[Data to process]:
········

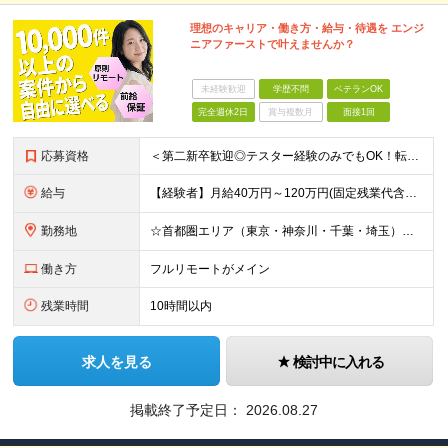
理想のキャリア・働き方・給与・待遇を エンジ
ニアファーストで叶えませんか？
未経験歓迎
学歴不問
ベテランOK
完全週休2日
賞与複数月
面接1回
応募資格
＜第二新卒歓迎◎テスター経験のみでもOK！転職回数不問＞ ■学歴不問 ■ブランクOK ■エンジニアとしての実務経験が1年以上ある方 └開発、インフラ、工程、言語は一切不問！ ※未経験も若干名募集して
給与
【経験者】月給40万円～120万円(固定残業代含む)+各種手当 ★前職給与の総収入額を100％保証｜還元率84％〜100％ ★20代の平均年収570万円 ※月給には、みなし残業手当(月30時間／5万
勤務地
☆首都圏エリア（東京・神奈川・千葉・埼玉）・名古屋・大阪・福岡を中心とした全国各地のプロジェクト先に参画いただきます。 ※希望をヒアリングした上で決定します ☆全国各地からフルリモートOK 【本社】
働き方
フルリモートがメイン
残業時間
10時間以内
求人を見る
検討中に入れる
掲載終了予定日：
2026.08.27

········

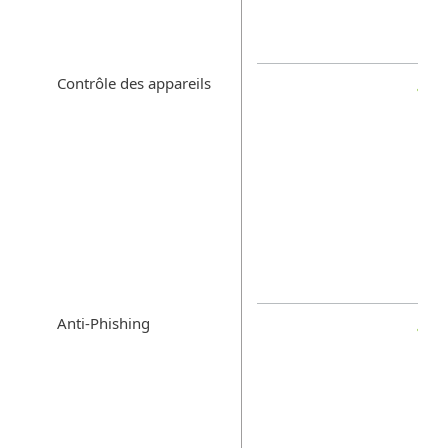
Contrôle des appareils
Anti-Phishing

········

[What to work on]:
Give the count of lines in the material containing "学歴不問". The reply is that number alone.

[Answer box]:
2